26 September 2009

CORAK

NOL

Suatu ketika Leonardo Da Pisa (Fibonacci) mempertaruhkan segalanya untuk mengenalkan dan membawa sebuah angka, yaitu angka nol. Sepulang belajar, atau bisa dibilang bertugas lebih tepatnya (beberapa kalangan menyebutnya mencuri), sebagai konsultan perdagangan di Aljazair, dari dunia Islam di Afrika Utara, ia merevolusi filsafat Barat yang waktu itu berkembang, yang menolak kekosongan, kehampaan, sehingga menghancurkan sistem pemikiran Yunani serta penomoran Romawi. Orang Yunani bahkan sempat berkata, ”Bagaimana mungkin yang tidak berarti memiliki arti?”

Bersamaan dengan itu, tanggal 20 September ini kita merayakan 1 Syawal, Idul Fitri, di mana semua kembali ke nol, kembali ke asal. Nol kah asal kita? Bersih? Suci? Sederhana? Bukan keburukan dan kehampaan yang kita usung. Sebagaimana neutron yang netral, nol tidak memiliki kandungan apapun. Rasa dendam, kemarahan, dendam serta ketamakan. Namun apa yang terjadi? Kita merayakan nol agar menjadi bilangan lainnya, ya, bilangan lainnya, tapi berskala negatif, berbelanja besar-besaran, menumpuk makanan sebanyak-banyaknya, meriuhgaduhkan malam sejadi-jadinya? Apakah kita nol lagi kini? Saat meminta maaf, beribadah sebulan penuh tidak memiliki arti lagi ? Apakah kita kembali ke awal?

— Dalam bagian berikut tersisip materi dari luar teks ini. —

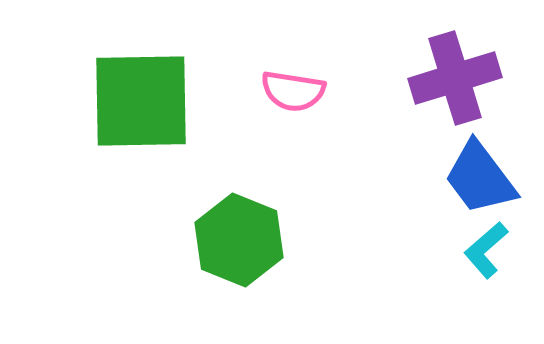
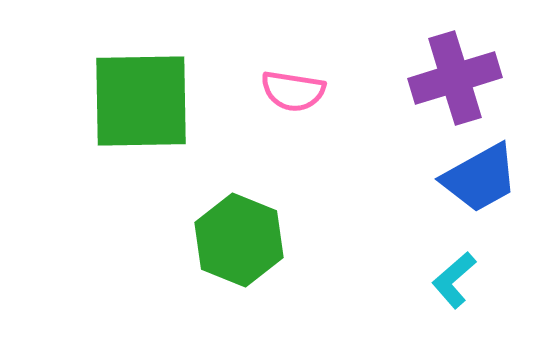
blue trapezoid: rotated 82 degrees counterclockwise
cyan L-shape: moved 32 px left, 30 px down
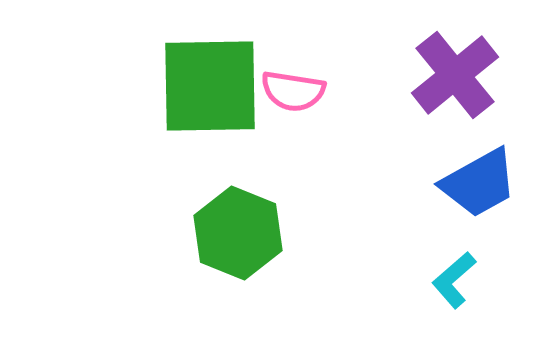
purple cross: moved 3 px up; rotated 22 degrees counterclockwise
green square: moved 69 px right, 15 px up
blue trapezoid: moved 1 px left, 5 px down
green hexagon: moved 1 px left, 7 px up
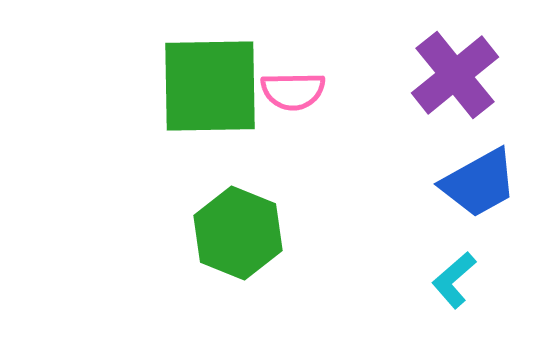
pink semicircle: rotated 10 degrees counterclockwise
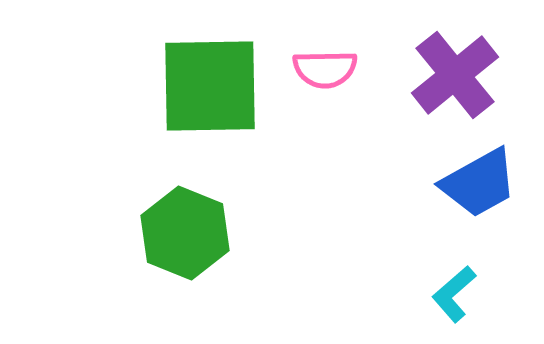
pink semicircle: moved 32 px right, 22 px up
green hexagon: moved 53 px left
cyan L-shape: moved 14 px down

Bagi kebudayaan India, nol ialah lengkungan, bulatan, bentuk alam semesta ini, dan dalam ajaran Buddha sendiri, dapat dipahami bahwa Nirvana disediakan bagi mereka yang telah mencapai “titik hampa” dalam hasrat kehidupan duniawinya, seperti yang kita lihat dalam relief candi borobudur di tingkatan teratas. Di Arab, nafas nol berjalan bersamaan dengan teologi sufisme dan matematika, nol bagi kebudayaan Arab yang dilambangkan titik, berarti awal dan akhir. Dua buah titik membentuk garis, beberapa garis yang saling berhubungan membentuk bidang, dan beberapa bidang bertemu menjadi ruang. Pada akhirnya, ruang yang bergerak menjauhi pusat akan kembali terlihat sebagai sebuah titik. Bagi kebudayaan Cina, nol dilambangkan dengan karakter (ling), yang didapat dari bunyi rintik hujan yang melambangkan awal dan akhir, awal dari musim hujan, dan akhir dari kekeringan.

Karena itu nol ialah penyeimbang antara dua hal yang saling berlawanan. Nol lah yang hukumnya mengatur jalannya semesta ini. Karena itu nol ialah absolut. Seorang teman pernah bercerita bahwa dalam bahasa Pali (Bahasa Nepal), ”Esa” bukan berarti satu, namun hampa, nol. Jadi Ketuhanan yang Maha Esa ialah perlambang kehampaan sebagai suatu absolutisme ketuhanan itu sendiri. Dan kita semua yakin, bahwa salah satu berkah ketuhanan itu turun di tanggal 20 November ini. TERSERAH kita, dari nol menjadi bilangan positif, atau negatif? Karena tidak ada yang sia-sia.